Will You Be Sitting Beside Me, my memoir, was a story written in the midst of grief upon the death of my then-husband and a chronicle of my way back into life on my own.
A retrospective on the unexpected in life, a recollection of those times when as Mary Oliver writes only “the beauty and the mystery re-dignify the worst stung heart.”1
Ten years ago, writing my story became my road back, and an acknowledgement of the inner spirit we all carry to summon up life.
1. Mary Oliver, Upstream (Penguin Press, New York, 2016), 14-15.
Excerpt from the Prologue: A Red Bag
Do you remember a certain day?
or evening rather, spring evening long ago,
we talked of death, and love, and time, and truth
and said such wise things, things that amused us so,
how foolish we were, who thought ourselves so wise!
And then we laugh, with shadows in our eyes.
— Conrad Aiken, (1917) Nocturne of Remembered Spring
It was a simple, red carry-on bag. Strong, sturdy, big enough to hold a small urn.
Doug’s ashes. My husband.
Security personnel at Pearson Airport on that Wednesday morning looked especially bored. A morning in early May. Lines at security were short, people moved through like widgets on an assembly line. When I approached the security, I lifted the red bag carefully, set it down gently on the cold steel, from there it floated onto the black conveyor belt. The uniformed inspector stood back watching. He was a young man, maybe new to the job. As the bag glided toward him, I blurted:
“You need to know what’s in there.” His boredom lifted. He looked alert.
“Yes?” he queried.
“I’m taking my husband’s ashes to Halifax… to be committed to the ocean.” I felt as though I needed to tell him my story. Naming my journey helped me keep moving. Kept me from grabbing the bag, grabbing him and taking him back home.

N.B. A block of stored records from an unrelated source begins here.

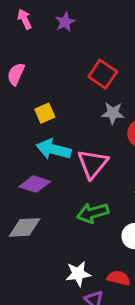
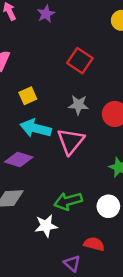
gray star: (113, 113) -> (78, 105), moved
green arrow: (93, 213) -> (68, 201), moved
white star: (78, 274) -> (46, 226), moved

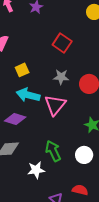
green arrow: (68, 201) -> (53, 151), turned 80
red semicircle: (94, 244) -> (80, 190), moved

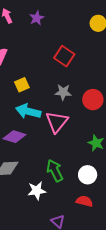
red semicircle: (80, 190) -> (84, 201), moved

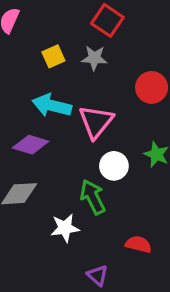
yellow square: (22, 85) -> (53, 56), moved
gray star: (63, 92) -> (94, 58), moved
white circle: (88, 175) -> (114, 166), moved

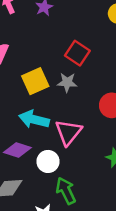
yellow square: (53, 56) -> (35, 81), size x1.5
white circle: (114, 166) -> (48, 161), moved

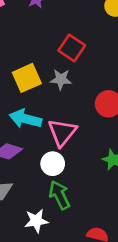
white circle: (48, 161) -> (53, 164), moved

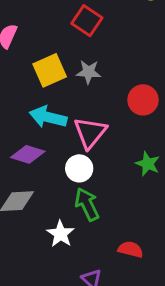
red square: (72, 48) -> (87, 21), moved
white star: (36, 221) -> (60, 234), turned -30

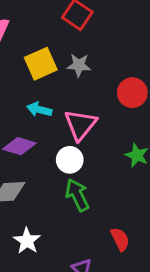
cyan arrow: (48, 117) -> (39, 109), size x0.7
white star: (60, 234) -> (27, 241), moved
red semicircle: (131, 249) -> (120, 239), turned 50

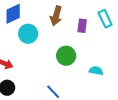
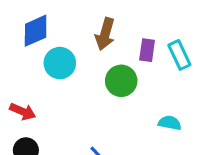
cyan rectangle: (105, 19) -> (179, 55), moved
green circle: (66, 56) -> (121, 81), moved

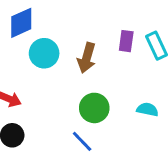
brown arrow: (105, 34) -> (87, 58), moved
green circle: (121, 81) -> (94, 108), moved

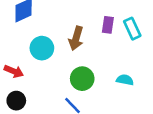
cyan circle: (44, 53) -> (42, 48), moved

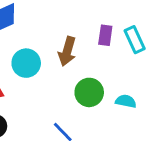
green circle: (82, 79) -> (89, 92), moved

“This?” He placed his hand on the bag, almost as if he were blessing it. “Your husband’s ashes?”
Was his face softening? Were his eyes misting? That’s what I remember. But of course, I was living a story, I was creating the characters. None of this could be real.
“Please, ma’am. Go on through.” Did he speak gently? I don’t know. I only imagine.
On the other side of the metal detector I walked to pick up my red bag, my shoes and jacket. All my belongings had gone through the X-ray with no bells, no sirens, and no police appearing. Doug would have been disappointed. I seized the handle of the bag to heave it as gently as I could from the cold, steel table.
“Excuse me ma’am, I need to look in your bag.” This security agent was older, looking a bit tired, possibly about to go off his shift. I unzipped the red bag and started to life the green velvet bag containing the urn.
“No, no, ma’am that won’t be necessary. Please, go ahead.” As he spoke, he lifted the red bag from the table, placed it carefully on the floor, pulled up the handle and wheeled it over to me.
“I’m so sorry.” This time I did not imagine his words, I remember how quietly he spoke to me, I remember feeling calm and steady, like a ship approaching port.
“Breathe,” I offered myself. “Breathe.” I curled my hand around the raised handle, wheeled it close beside me.